|Lauzon, Carol - CALIFORNIA STATE UN.|
|He, Xiaodun - FORMERLY WITH ARS|
Submitted to: Journal of Chemical Ecology
Publication Type: Peer Reviewed Journal
Publication Acceptance Date: March 16, 2004
Publication Date: July 26, 2004
Citation: Robacker, D.C., Lauzon, C.R., He, X. 2004. Volatiles production and attractiveness to the mexican fruit fly of enterobacter agglomerans isolated from apple maggot and mexican fruit fly. Journal of Chemical Ecology. 30(7): 1313-1331. Interpretive Summary: Agricultural agencies worldwide keep watch over fruit growing regions for the presence of and damage caused by numerous species of fruit flies. When a pest fly is detected, measures are put into action to eliminate or control the outbreak and reduce crop losses. Although numerous strategies have been developed and are typically implemented in various regions of the world, need always exists for improvement of programs and for novel methods to attack fruit fly populations. To this end, we have been studying the natural associations between fruit flies and bacteria to determine the role bacteria play in fly biology and how we can use this knowledge to defeat fruit fly pests. One such bacterium was discovered in the habitat, food and digestive tract of the apple maggot fly of the northeastern United States. Because this bacterium is so closely aligned with numerous species of fruit flies, it seemed logical that flies may actually seek and consume the bacterium when foraging for natural food sources.
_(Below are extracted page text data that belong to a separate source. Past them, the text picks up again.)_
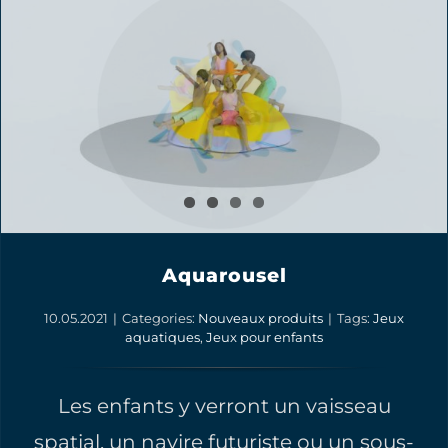
Aquarousel
10.05.2021
|
Categories:
Nouveaux produits
|
Tags:
Jeux
aquatiques
,
Jeux pour enfants
Les enfants y verront un vaisseau
spatial, un navire futuriste ou un sous-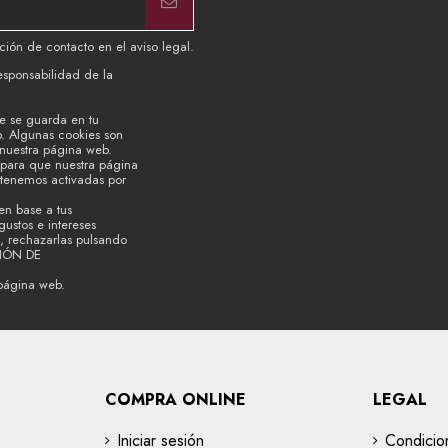
ión de contacto en el aviso legal.
esponsabilidad de la
e se guarda en tu
b. Algunas cookies son
 nuestra página web.
s para que nuestra página
 tenemos activadas por
en base a tus
ustos e intereses
, rechazarlas pulsando
CIÓN DE
página web.
COMPRA ONLINE
LEGAL
Iniciar sesión
Condicio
We tested several strains of this bacterium for attractiveness to Mexican fruit fly, a fly that poses a constant threat to the citrus producing areas of Texas and Mexico and presents a risk to California, Arizona, and Florida from possible introduction at any time. Various strains were found to differ markedly in attractiveness due to different abilities to utilize nutrients and consequently to produce odorous chemicals attractive to the flies. Notably, one chemical produced by one of the strains made otherwise attractive chemical mixtures less attractive than expected and raised the possibility that such a chemical could be used to deter flies from ovipositing in fruit orchards treated. Other chemicals and unique mixtures of these chemicals found in bacterial odors are suggesting new blends that have potential as lures for traps. Development of better lures or repellent formulations that could be put into orchards will facilitate efforts to control damaging fruit fly species, leading to lower costs and greater profits to the citrus industry.
Technical Abstract: We investigated two strains of uricase (+)Enterobacter agglomerans, one isolated from the apple maggot fly (AMF) and one from the Mexican fruit fly (MFF), for 1) attractiveness to MFF, and 2) production of attractive chemicals. Regarding chemicals demonstrated attractive to the MFF, the MFF bacterial strain produced more 2,5-dimethylpyrazine, 2-phenylethanol and indole than the AMF strain whereas the AMF strain, but not the MFF strain produced 3-hydroxybutanone. Cell types that predominated in plated subcultures varied from batch to batch of plates resulting in variation in volatiles production, especially by the AMF strain in which indole was sometimes a major component of the odor and at other times was not detectable in the volatiles. Despite the generally greater production of attractive chemicals by the MFF strain, the AMF strain was consistently more attractive than the MFF strain, and the MFF strain was not more attractive than uninoculated control plates. Statistical analyses indicated negative correlations of attractiveness with production of indole, 2,5-dimethylpyrazine and 2-phenylethanol, and positive correlation with 3-hydroxybutanone. Results support previous findings with the Mexican fruit fly that showed that combinations of attractive chemicals sometimes are not attractive.